I compared the results of students’ data analysis from this class to those of Stat 680B, Biostatistical Methods, in Spring 2015. In Stat 680B, the method used was logistic regression. In Stat 678, the method used was Cox proportional hazards regression. Both deal with multiple regression problems with different types of outcome variables (binary in logistic regression vs. censored survival time in Cox regression). The student reports from both classes were graded using the same rubrics. In general, Stat 678 students did better than Stat 680B students, resulting from increased emphasis on data analysis and report writing due to the mini-grant. I chose not to perform any statistical inference due to small sample sizes (23 students from Stat 678 and 36 students from Stat 680B) as well as the obvious confounding variables of time and cohort (the reports were graded at different times).
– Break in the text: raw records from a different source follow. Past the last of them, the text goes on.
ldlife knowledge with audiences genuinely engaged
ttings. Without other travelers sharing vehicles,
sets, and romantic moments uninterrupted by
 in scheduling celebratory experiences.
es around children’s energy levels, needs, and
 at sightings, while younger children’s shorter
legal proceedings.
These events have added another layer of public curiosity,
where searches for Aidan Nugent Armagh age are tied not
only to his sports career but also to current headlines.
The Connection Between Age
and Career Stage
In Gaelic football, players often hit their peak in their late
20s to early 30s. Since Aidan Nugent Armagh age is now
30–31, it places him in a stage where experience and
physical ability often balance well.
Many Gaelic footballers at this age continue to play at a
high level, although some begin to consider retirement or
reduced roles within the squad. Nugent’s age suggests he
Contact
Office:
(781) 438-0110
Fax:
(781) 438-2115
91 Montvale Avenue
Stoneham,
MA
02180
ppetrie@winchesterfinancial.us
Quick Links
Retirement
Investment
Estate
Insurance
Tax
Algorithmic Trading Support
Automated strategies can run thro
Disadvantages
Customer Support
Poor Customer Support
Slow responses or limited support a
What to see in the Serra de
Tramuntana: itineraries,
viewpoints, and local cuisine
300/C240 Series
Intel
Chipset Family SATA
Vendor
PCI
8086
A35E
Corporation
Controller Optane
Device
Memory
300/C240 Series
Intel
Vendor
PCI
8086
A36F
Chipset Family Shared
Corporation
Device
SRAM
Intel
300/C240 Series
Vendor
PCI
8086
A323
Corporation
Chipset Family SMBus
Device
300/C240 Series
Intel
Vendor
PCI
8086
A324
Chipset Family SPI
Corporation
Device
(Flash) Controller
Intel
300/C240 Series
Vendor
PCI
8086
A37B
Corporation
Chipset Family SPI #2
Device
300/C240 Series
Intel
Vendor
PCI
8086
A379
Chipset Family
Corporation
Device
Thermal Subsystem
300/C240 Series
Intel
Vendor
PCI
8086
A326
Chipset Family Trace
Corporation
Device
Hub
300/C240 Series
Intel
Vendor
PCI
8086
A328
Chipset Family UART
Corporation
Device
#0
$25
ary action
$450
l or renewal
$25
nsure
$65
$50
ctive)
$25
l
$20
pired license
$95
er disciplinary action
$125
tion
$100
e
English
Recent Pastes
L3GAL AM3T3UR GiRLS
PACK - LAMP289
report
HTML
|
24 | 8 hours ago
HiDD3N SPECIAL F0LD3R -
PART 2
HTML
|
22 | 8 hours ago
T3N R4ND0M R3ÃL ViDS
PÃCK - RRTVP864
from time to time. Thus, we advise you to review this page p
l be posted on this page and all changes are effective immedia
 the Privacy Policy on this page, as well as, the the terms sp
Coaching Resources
A comparison in written exam performance between this offering of Stat 678 versus a previous offering (Spring 2012) was also made. The spring 2012 Stat 678 offering was the most similar to the Spring 2016 offering in that both classes had final projects in lieu of final exams and the two midterms in the two classes were given at about the same time, with the first midterm given mid-semester and the second midterm given towards the end of the semester. The results are mixed. In the first midterm, the average score was 78.4% for the Spring 2012 offering and 83.3% for the Spring 2016 offering. In the second midterm, the average score was 88.2% for the Spring 2012 offering and 85.5% for the Spring 2016 offering. Neither comparison reached statistical significance at the 0.05 significance level. In a sense, a no-difference comparison between the two Stat 678 offerings is a positive for this project given that a few classes were taken away from the standard lectures and spent in the lab doing data analysis. The exams in the two offerings were at similar difficulty levels. Therefore, with better student performance in their final data analysis report and no difference in written exams focused on student understanding of underlying statistical theory and principals, I consider the innovations introduced in this project a success.

What I Learned

Students learn when they have clear good examples to model from and know how they are graded (rubrics). In the future, I may have students hand in a portion of their report, for example, the portion on exploratory data analysis, and have them peer grade and give each other feedback. Good data analysis practices can be taught!